───── MATERIAL TO PROCESS ─────

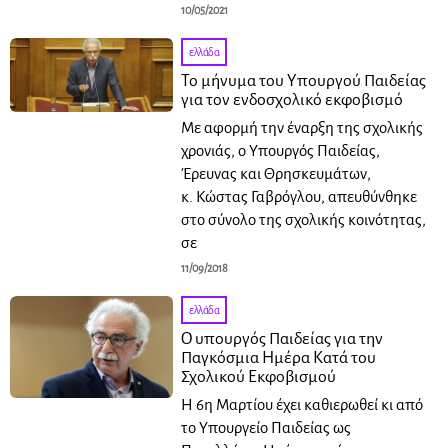
10/05/2021
ελλάδα
Το μήνυμα του Υπουργού Παιδείας
για τον ενδοσχολικό εκφοβισμό
Με αφορμή την έναρξη της σχολικής
χρονιάς, ο Υπουργός Παιδείας,
Έρευνας και Θρησκευμάτων,
κ. Κώστας Γαβρόγλου, απευθύνθηκε
στο σύνολο της σχολικής κοινότητας,
σε
11/09/2018
ελλάδα
Ο υπουργός Παιδείας για την
Παγκόσμια Ημέρα Κατά του
Σχολικού Εκφοβισμού
Η 6η Μαρτίου έχει καθιερωθεί κι από
το Υπουργείο Παιδείας ως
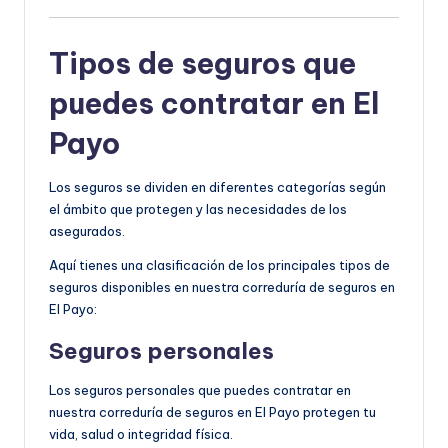
Tipos de seguros que
puedes contratar en El
Payo
Los seguros se dividen en diferentes categorías según
el ámbito que protegen y las necesidades de los
asegurados.
Aquí tienes una clasificación de los principales tipos de
seguros disponibles en nuestra correduría de seguros en
El Payo:
Seguros personales
Los seguros personales que puedes contratar en
nuestra correduría de seguros en El Payo protegen tu
vida, salud o integridad física.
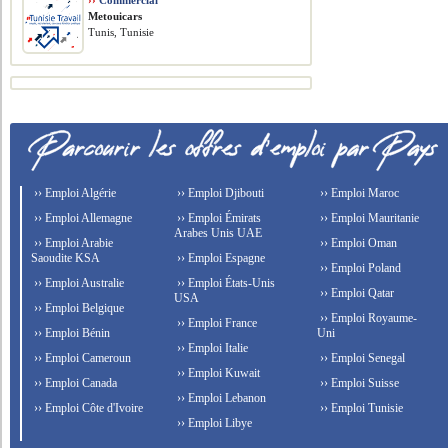
››
Commercial
Metouicars
Tunis, Tunisie
›› Emploi Algérie
›› Emploi Djibouti
›› Emploi Maroc
›› Emploi Allemagne
›› Emploi Émirats
›› Emploi Mauritanie
Arabes Unis UAE
›› Emploi Arabie
›› Emploi Oman
Saoudite KSA
›› Emploi Espagne
›› Emploi Poland
›› Emploi Australie
›› Emploi États-Unis
›› Emploi Qatar
USA
›› Emploi Belgique
›› Emploi Royaume-
›› Emploi France
›› Emploi Bénin
Uni
›› Emploi Italie
›› Emploi Cameroun
›› Emploi Senegal
›› Emploi Kuwait
›› Emploi Canada
›› Emploi Suisse
›› Emploi Lebanon
›› Emploi Côte d'Ivoire
›› Emploi Tunisie
›› Emploi Libye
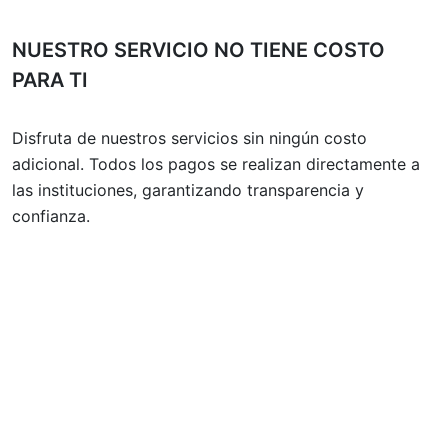
NUESTRO SERVICIO NO TIENE COSTO
PARA TI
Disfruta de nuestros servicios sin ningún costo
adicional. Todos los pagos se realizan directamente a
las instituciones, garantizando transparencia y
confianza.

─────

YOUR INSTRUCTIONS: Nothing but the lines from the first line of the records above to the line with "Los seguros personales", inclusive, should be transcribed exactly, and the pictures must be left out.

EXERCISE OUTPUT:
10/05/2021
ελλάδα
Το μήνυμα του Υπουργού Παιδείας
για τον ενδοσχολικό εκφοβισμό
Με αφορμή την έναρξη της σχολικής
χρονιάς, ο Υπουργός Παιδείας,
Έρευνας και Θρησκευμάτων,
κ. Κώστας Γαβρόγλου, απευθύνθηκε
στο σύνολο της σχολικής κοινότητας,
σε
11/09/2018
ελλάδα
Ο υπουργός Παιδείας για την
Παγκόσμια Ημέρα Κατά του
Σχολικού Εκφοβισμού
Η 6η Μαρτίου έχει καθιερωθεί κι από
το Υπουργείο Παιδείας ως
Tipos de seguros que
puedes contratar en El
Payo
Los seguros se dividen en diferentes categorías según
el ámbito que protegen y las necesidades de los
asegurados.
Aquí tienes una clasificación de los principales tipos de
seguros disponibles en nuestra correduría de seguros en
El Payo:
Seguros personales
Los seguros personales que puedes contratar en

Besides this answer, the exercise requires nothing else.